Lei era già intervenuta sulla vicenda con un question time e la questione approderà anche in Parlamento, con un’interrogazione già depositata.
Lo spunto arriva da un residente di Villar Perosa che deve comprare scarpe ortopediche di serie per la figlia. Una spesa non da poco, quando il piede è in crescita: “Le scarpe possono costare fino a 400 euro e ne possono servire un paio in un anno” racconta il genitore.
Proprio perché i figli sono nella fase dello sviluppo non è possibile farsi fare una scarpa su misura, che verrebbe rimborsata, ma bisogna procedere per diversi anni a comprare scarpe di serie, man mano che il numero del piede cresce.

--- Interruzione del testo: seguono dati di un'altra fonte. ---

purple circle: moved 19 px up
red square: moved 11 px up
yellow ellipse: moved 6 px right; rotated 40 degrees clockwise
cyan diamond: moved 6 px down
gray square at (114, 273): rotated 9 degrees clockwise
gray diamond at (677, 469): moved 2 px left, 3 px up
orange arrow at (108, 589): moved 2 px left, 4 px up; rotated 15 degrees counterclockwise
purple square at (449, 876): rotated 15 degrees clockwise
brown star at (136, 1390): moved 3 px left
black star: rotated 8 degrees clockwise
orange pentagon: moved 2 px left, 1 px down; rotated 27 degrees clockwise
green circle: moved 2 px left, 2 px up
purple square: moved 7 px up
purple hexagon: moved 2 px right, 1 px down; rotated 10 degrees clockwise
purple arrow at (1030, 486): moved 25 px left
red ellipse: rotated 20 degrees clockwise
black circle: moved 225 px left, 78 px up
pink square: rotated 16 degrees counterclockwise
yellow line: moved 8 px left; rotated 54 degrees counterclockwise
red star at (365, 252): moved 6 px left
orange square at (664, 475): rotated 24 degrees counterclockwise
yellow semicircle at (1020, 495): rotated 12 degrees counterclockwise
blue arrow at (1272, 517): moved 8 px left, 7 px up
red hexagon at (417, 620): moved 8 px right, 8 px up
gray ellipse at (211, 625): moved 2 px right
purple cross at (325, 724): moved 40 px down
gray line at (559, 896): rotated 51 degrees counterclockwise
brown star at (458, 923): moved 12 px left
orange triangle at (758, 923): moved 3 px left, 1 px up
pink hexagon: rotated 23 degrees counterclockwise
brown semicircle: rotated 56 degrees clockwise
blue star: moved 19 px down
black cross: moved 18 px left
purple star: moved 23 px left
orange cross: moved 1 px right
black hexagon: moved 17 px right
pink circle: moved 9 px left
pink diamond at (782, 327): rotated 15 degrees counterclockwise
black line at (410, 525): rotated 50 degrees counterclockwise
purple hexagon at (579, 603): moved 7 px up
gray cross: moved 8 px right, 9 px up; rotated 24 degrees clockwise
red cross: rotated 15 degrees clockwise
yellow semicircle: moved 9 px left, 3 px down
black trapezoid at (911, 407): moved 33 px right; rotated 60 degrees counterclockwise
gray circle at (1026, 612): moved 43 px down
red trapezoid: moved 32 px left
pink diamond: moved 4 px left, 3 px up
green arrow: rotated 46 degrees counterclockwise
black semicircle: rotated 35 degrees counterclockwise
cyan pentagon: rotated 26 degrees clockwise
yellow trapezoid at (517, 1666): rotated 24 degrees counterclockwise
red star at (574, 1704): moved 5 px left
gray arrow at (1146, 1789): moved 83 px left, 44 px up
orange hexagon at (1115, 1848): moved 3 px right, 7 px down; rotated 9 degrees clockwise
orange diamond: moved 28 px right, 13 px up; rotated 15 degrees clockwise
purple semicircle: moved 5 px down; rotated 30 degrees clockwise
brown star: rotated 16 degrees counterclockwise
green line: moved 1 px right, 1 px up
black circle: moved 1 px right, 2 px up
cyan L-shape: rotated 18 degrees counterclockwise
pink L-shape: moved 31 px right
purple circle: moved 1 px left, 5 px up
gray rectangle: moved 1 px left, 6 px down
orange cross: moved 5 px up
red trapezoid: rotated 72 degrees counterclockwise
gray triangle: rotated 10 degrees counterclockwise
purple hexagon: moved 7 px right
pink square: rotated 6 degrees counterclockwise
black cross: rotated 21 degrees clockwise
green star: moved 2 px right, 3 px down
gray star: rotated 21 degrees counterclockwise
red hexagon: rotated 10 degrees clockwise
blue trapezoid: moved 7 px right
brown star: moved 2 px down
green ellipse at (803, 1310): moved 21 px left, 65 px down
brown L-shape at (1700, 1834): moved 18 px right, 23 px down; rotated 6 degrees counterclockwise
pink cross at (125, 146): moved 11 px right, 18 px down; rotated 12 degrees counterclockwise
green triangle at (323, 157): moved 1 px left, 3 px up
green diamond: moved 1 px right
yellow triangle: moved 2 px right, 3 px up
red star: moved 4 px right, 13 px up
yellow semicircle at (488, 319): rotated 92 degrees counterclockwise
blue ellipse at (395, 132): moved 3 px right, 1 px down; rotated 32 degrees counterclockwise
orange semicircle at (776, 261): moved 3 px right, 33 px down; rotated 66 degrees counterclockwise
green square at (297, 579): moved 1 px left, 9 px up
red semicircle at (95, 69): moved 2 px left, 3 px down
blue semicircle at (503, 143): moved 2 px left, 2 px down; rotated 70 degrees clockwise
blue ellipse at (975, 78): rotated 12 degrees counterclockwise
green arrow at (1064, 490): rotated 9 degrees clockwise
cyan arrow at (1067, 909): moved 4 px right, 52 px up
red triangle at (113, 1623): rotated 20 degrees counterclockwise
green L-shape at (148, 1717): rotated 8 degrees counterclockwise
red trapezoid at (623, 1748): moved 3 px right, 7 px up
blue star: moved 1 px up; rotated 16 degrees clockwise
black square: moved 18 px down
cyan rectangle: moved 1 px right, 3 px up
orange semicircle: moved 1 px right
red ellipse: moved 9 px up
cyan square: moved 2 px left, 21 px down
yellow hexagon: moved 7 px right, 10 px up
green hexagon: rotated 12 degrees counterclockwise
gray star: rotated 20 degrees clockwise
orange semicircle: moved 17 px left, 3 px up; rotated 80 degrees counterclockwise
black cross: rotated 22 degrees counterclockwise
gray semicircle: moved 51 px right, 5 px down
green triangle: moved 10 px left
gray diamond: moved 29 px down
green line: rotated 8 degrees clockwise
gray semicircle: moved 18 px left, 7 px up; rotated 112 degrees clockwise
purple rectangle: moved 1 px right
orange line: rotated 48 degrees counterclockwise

Il problema è emerso lo scorso anno, perché dal primo gennaio 2025, il Governo Meloni ha escluso dai Livelli essenziali di assistenza (Lea), le calzature ortopediche di serie per disabili, che non vengono più coperte dal Fondo sanitario nazionale. Mentre rimangono quelle su misura. Una decisione che pesa sulle tasche delle famiglie che ne hanno necessità per i loro figli.
Cera ha presentato un ordine del giorno per ripristinare il contributo, reperendo risorse a bilancio. Ma la proposta è stata bocciata e anche l’ipotesi che l’assessore alla Sanità regionale Federico Riboldi profilava nei giorni scorsi – finanziare la spesa con le risorse del welfare – non si è concretizzata. “La Regione spende già molto in Sanità e incidere su altri capitoli di bilancio è complicato, perché le esigenze e le necessità sono molte – sintetizza Riboldi, che è di Fdi, lo stesso partito della Premier –. Cercherò di fare presente a livello nazionale il problema, in maniera tale che le scarpe ortopediche di serie ritornino all’interno dei Lea e vengano pagate con il Fondo sanitario nazionale”.